Sunday, November 27, 2011

Carting About

I have delayed getting groceries because of the chemo hangover. But I must take care of things before school starts back up for Drew. After church, I am already done in tired, and I manage to rest a bit and eat delicious left overs for lunch while waiting for Drew to return from church. He brings me an Advent wreath he made in church. He did a nice job. We put it on the kitchen table and admire his handiwork. Usually we purchase a real pine wreath for the scent, but this works just fine.

He is eager to get to Wegmans. The list is ready, he jumps in the drivers seat - to spare me the energy drain, of course - and off we go. He is quite solicitous of my well being. He selects a large cart and politely maneuvers it so I can take over. I lean heavily on the handle. I man the list, and Drew makes the side trips, fetching this and that while I navigate a straight course through the store. I know my strength will last only so long. I move slowly, trying to stay out of people's way. The store is not too crowded. I suspect the main force already moved through a bit earlier.

Our cart fills gradually. Drew is into cooking this year. Chocolate chip cookies seem to be at the top of his list. He would also like to learn how to make bread, something I once did regularly when the boys were little. I got to be pretty decent at it. We search for yeast. Who would have thought to look near the cheese refrigerator case? I thought for sure the baking aisle. But we have it now. Only two more things to get. I am beginning to fade.

I need a large mailer envelope and a windshield scraper. Mine from last year disappeared. I might have tossed the darn thing because it didn't work very well. I decide not to bother. I am too worn out to handle a trip to Target for these two items. Drew senses my distress. He runs ahead to open the car door so I can sit down while he loads the groceries in the trunk. I recover enough to be able to manage sitting in the car a few more minutes while he runs in to Target for the last 2 items. He calls me to tell me the options.
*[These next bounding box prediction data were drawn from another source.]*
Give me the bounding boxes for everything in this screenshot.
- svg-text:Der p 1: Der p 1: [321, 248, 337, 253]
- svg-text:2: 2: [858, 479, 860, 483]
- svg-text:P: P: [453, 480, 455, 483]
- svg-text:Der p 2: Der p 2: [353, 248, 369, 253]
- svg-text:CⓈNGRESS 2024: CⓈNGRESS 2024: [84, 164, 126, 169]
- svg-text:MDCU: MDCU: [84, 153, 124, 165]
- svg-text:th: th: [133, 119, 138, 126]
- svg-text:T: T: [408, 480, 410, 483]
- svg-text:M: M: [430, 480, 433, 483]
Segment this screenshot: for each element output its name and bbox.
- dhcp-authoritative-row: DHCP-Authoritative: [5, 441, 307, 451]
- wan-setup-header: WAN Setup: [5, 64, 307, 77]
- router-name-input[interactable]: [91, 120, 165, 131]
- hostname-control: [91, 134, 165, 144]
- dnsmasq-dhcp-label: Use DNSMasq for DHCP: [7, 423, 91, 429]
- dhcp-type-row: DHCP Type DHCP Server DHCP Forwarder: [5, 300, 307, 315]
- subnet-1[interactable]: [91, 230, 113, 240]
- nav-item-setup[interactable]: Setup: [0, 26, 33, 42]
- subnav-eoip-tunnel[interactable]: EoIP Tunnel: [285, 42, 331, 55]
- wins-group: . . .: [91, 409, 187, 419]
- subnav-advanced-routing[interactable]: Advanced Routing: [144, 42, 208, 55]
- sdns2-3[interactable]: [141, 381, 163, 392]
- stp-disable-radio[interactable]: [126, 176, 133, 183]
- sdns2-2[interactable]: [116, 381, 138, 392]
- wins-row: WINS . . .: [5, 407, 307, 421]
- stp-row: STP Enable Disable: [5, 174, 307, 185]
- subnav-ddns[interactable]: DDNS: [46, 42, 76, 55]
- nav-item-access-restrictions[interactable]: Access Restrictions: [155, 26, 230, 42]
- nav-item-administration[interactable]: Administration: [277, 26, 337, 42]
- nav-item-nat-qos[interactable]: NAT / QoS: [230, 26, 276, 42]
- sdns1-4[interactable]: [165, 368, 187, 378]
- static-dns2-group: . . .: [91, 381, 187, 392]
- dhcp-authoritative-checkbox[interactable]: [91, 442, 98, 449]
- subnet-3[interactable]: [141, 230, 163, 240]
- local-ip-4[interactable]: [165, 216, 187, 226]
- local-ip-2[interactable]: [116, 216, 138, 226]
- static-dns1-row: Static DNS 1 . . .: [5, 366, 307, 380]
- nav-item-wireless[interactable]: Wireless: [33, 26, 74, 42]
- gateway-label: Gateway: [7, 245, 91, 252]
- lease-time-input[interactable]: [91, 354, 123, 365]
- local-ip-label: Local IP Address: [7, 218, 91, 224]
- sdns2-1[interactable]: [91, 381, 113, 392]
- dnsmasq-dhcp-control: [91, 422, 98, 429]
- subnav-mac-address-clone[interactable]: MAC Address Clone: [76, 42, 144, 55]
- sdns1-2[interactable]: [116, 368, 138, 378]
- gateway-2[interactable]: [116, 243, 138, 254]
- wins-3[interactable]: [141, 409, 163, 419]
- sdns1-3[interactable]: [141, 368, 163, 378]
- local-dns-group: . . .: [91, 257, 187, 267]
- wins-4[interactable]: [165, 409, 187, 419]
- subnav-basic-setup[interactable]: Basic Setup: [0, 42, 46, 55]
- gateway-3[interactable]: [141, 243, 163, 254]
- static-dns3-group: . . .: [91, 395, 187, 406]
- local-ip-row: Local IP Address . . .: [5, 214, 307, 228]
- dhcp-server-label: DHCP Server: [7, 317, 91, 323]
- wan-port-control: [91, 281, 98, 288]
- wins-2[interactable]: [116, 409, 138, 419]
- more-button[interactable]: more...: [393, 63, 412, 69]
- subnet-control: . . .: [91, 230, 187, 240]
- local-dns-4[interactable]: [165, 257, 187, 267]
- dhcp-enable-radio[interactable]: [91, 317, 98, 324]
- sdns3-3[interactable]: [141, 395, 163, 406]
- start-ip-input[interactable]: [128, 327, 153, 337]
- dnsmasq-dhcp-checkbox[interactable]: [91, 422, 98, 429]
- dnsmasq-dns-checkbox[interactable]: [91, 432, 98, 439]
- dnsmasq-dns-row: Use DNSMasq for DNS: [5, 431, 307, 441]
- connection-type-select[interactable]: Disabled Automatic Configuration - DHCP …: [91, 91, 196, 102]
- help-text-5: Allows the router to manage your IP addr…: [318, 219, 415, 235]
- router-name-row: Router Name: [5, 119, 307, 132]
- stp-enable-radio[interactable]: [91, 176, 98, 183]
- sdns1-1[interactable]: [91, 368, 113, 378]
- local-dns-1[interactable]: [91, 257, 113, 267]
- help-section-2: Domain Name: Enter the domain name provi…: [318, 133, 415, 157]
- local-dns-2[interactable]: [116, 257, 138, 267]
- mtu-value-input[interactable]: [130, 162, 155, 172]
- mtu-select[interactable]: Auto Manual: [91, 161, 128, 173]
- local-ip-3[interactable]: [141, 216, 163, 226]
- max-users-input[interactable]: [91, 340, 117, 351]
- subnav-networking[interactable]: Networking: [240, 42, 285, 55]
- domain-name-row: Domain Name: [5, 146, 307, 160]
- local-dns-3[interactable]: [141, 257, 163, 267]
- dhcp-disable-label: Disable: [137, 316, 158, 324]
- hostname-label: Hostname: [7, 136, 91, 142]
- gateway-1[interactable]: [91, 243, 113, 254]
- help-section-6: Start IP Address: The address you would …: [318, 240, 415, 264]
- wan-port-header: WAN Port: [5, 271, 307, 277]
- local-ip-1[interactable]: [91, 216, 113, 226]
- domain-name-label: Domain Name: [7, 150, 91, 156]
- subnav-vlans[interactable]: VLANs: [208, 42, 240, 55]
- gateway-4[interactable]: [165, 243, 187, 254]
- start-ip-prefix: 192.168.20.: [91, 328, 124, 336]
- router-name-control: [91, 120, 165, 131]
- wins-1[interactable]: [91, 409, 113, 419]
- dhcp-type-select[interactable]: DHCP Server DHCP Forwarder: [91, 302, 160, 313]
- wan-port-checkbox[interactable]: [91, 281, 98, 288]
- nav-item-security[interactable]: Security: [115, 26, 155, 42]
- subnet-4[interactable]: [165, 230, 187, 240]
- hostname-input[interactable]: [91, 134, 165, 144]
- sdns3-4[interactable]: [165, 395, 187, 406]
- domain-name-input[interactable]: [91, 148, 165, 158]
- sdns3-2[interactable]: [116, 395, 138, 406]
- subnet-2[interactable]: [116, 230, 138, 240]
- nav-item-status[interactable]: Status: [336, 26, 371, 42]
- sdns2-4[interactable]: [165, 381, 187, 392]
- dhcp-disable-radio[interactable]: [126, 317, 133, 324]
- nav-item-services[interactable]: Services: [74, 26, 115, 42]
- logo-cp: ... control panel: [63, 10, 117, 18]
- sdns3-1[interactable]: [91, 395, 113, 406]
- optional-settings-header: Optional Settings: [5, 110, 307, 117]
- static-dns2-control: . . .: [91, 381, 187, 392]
At last he pulls into our parking space. It takes me a good ten minutes to crawl out of the car and up the stairs. I feel like an old woman. I know this will pass. It always does. I sit while Drew brings everything inside. What would I do without him? Plan ahead better! After a bit my energy returns. I can help put things away, but then I am done for the day. Drew makes dinner. I would have just gone to bed. Good thing tomorrow is another day away from the chemo and I will be in a better place. God is good. All shall be well and all shall be well and all things shall be well.